Quando si tratta di sbloccare gli scarichi, non sempre si ha a disposizione uno sturalavandini per creare una corrente d’aria. Fortunatamente, è possibile ottenere lo stesso effetto… con una bottiglia di plastica! Per farlo, sceglietene una di plastica abbastanza rigida. La plastica troppo morbida e sottile non va bene. Una volta ottenuta la bottiglia giusta, tagliate il fondo con le forbici o con un coltello. Mantenete il tappo della bottiglia ben avvitato. Quindi muovetevi avanti e indietro tenendo la bottiglia per il collo. In questo modo i tappi verranno espulsi in modo molto efficace, senza dover ricorrere a uno sbloccante chimico!

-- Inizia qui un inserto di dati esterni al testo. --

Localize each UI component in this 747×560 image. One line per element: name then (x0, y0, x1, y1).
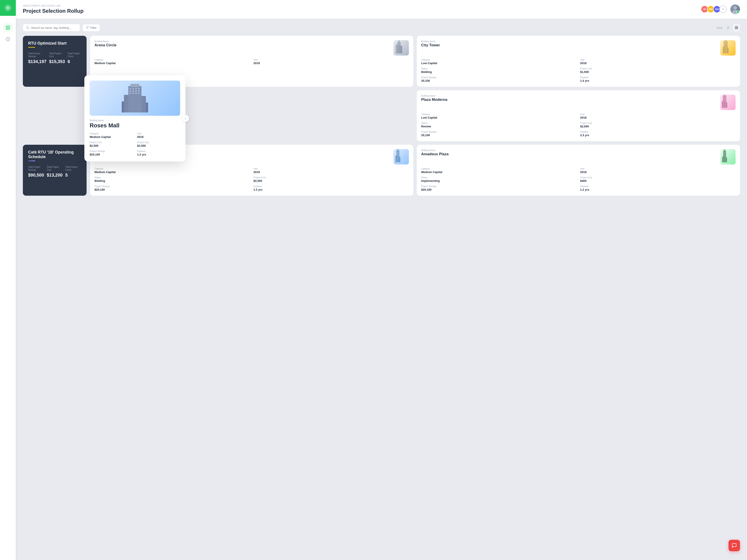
amadeus-category: Category Medium Capital (421, 167, 577, 174)
roses-cost2: Project Cost $2,500 (137, 141, 180, 148)
amadeus-label: Building Name (421, 149, 449, 152)
svg-rect-72 (724, 150, 725, 151)
plaza-savings-value: 20,100 (421, 134, 577, 137)
roses-name: Roses Mall (89, 122, 180, 129)
amadeus-year-value: 2019 (580, 170, 736, 174)
stat-savings-1: Total Project Savings $134,197 (28, 52, 46, 64)
svg-rect-40 (141, 96, 146, 112)
amadeus-status: Status Implementing (421, 176, 577, 183)
sidebar-item-dashboard[interactable] (3, 23, 13, 32)
svg-rect-47 (129, 90, 131, 91)
summary-stats-1: Total Project Savings $134,197 Total Pro… (28, 52, 81, 64)
svg-rect-19 (735, 28, 736, 29)
roses-year-label: Year (137, 132, 180, 135)
svg-rect-37 (128, 86, 141, 112)
plaza-payback: Payback 2.3 yrs (580, 131, 736, 137)
svg-rect-43 (129, 88, 131, 89)
stat-label-savings: Total Project Savings (28, 52, 46, 58)
roses-mall-expanded-card[interactable]: Building Name Roses Mall Category Medium… (84, 75, 185, 161)
search-input-wrap[interactable] (23, 24, 80, 31)
plaza-savings-label: Project Savings (421, 131, 577, 133)
svg-rect-34 (726, 43, 727, 43)
view-toggle: View (716, 24, 740, 31)
east-year-value: 2019 (254, 170, 409, 174)
plaza-label: Building Name (421, 95, 447, 97)
city-details: Category Low Capital Year 2018 Status Bi… (421, 59, 736, 82)
plaza-payback-value: 2.3 yrs (580, 134, 736, 137)
east-cat-value: Medium Capital (95, 170, 250, 174)
grid-view-button[interactable] (733, 24, 740, 31)
svg-rect-64 (397, 149, 399, 151)
plaza-image (720, 95, 736, 110)
svg-rect-75 (723, 153, 724, 153)
svg-rect-26 (399, 43, 400, 44)
chat-button[interactable] (728, 540, 740, 551)
city-cat-value: Low Capital (421, 61, 577, 65)
stat2-label-cost: Total Project Cost (47, 166, 63, 171)
svg-rect-41 (122, 102, 124, 112)
sidebar-item-history[interactable] (3, 34, 13, 44)
amadeus-info: Building Name Amadeus Plaza (421, 149, 449, 156)
plaza-cost-label: Project Cost (580, 122, 736, 124)
svg-rect-17 (735, 26, 736, 27)
user-avatar[interactable] (730, 4, 740, 14)
stat-value-cost: $15,353 (49, 59, 65, 64)
city-image (720, 40, 736, 56)
svg-rect-62 (725, 99, 726, 100)
svg-rect-74 (726, 157, 727, 162)
plaza-moderna-card[interactable]: Building Name Plaza Moderna (417, 90, 740, 141)
svg-rect-52 (132, 93, 134, 94)
amadeus-status-value: Implementing (421, 179, 577, 183)
svg-rect-5 (8, 28, 10, 29)
svg-rect-61 (723, 99, 724, 100)
city-tower-card[interactable]: Building Name City Tower (417, 36, 740, 87)
arena-details: Category Medium Capital Year 2019 (95, 59, 409, 65)
east-status: Status Bidding (95, 176, 250, 183)
stat-count-2: Total Project Count 5 (65, 166, 81, 178)
view-label: View (716, 26, 722, 29)
roses-year: Year 2019 (137, 132, 180, 139)
expand-next-button[interactable]: › (182, 115, 189, 122)
svg-point-9 (27, 27, 29, 29)
roses-savings: Project Savings $20,100 (89, 150, 133, 156)
east-payback: Payback 1.2 yrs (254, 185, 409, 191)
plaza-payback-label: Payback (580, 131, 736, 133)
arena-info: Building Name Arena Circle (95, 40, 117, 48)
svg-rect-77 (723, 154, 724, 155)
svg-rect-38 (130, 84, 139, 87)
plaza-status-label: Status (421, 122, 577, 124)
amadeus-header: Building Name Amadeus Plaza (421, 149, 736, 164)
plaza-year: Year 2018 (580, 113, 736, 119)
stat2-label-count: Total Project Count (65, 166, 81, 171)
svg-point-7 (733, 6, 737, 10)
stat-cost-1: Total Project Cost $15,353 (49, 52, 65, 64)
arena-category-label: Category (95, 59, 250, 61)
list-view-button[interactable] (724, 24, 731, 31)
search-input[interactable] (31, 26, 77, 29)
amadeus-card[interactable]: Building Name Amadeus Plaza (417, 145, 740, 196)
amadeus-payback-label: Payback (580, 185, 736, 188)
header: INVESTMENT DECISION LAB Project Selectio… (16, 0, 747, 19)
city-cost-value: $1,500 (580, 70, 736, 74)
east-payback-label: Payback (254, 185, 409, 188)
svg-rect-68 (398, 152, 399, 153)
svg-rect-60 (725, 97, 726, 98)
summary-title-1: RTU Optimized Start (28, 41, 81, 46)
stat-count-1: Total Project Count 6 (68, 52, 81, 64)
header-right: IN BH DH + (701, 4, 740, 14)
app-logo[interactable] (0, 0, 16, 16)
projects-row-1: RTU Optimized Start Total Project Saving… (23, 36, 740, 87)
east-category: Category Medium Capital (95, 167, 250, 174)
svg-rect-48 (132, 90, 134, 91)
add-member-button[interactable]: + (719, 5, 727, 13)
stat-label-cost: Total Project Cost (49, 52, 65, 58)
svg-rect-49 (135, 90, 137, 91)
plaza-info: Building Name Plaza Moderna (421, 95, 447, 102)
city-cost: Project Cost $1,500 (580, 68, 736, 74)
roses-cost1-value: $2,500 (89, 144, 133, 148)
plaza-year-value: 2018 (580, 116, 736, 119)
filter-button[interactable]: Filter (83, 24, 100, 31)
plaza-status-value: Review (421, 125, 577, 128)
svg-rect-58 (726, 102, 727, 108)
east-cost-label: Project Cost (254, 176, 409, 179)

2) Pellicola di plastica per l’intasamento dei WC

déboucher toilettes bouchées
Crediti: 5 minuti di artigianato su Facebook

Per rimuovere un’ostruzione da un gabinetto intasato è possibile utilizzare della semplice pellicola da cucina. Prima di tutto, è necessario coprire completamente la tazza con la pellicola. Non esitate a utilizzare due strati per favorire l’espulsione dell’acqua di scarico e dei residui che causano l’ostruzione. Quindi tirate lo sciacquone: la pellicola si gonfierà! Basta premere con forza su questa cupola per rimuovere l’intasamento.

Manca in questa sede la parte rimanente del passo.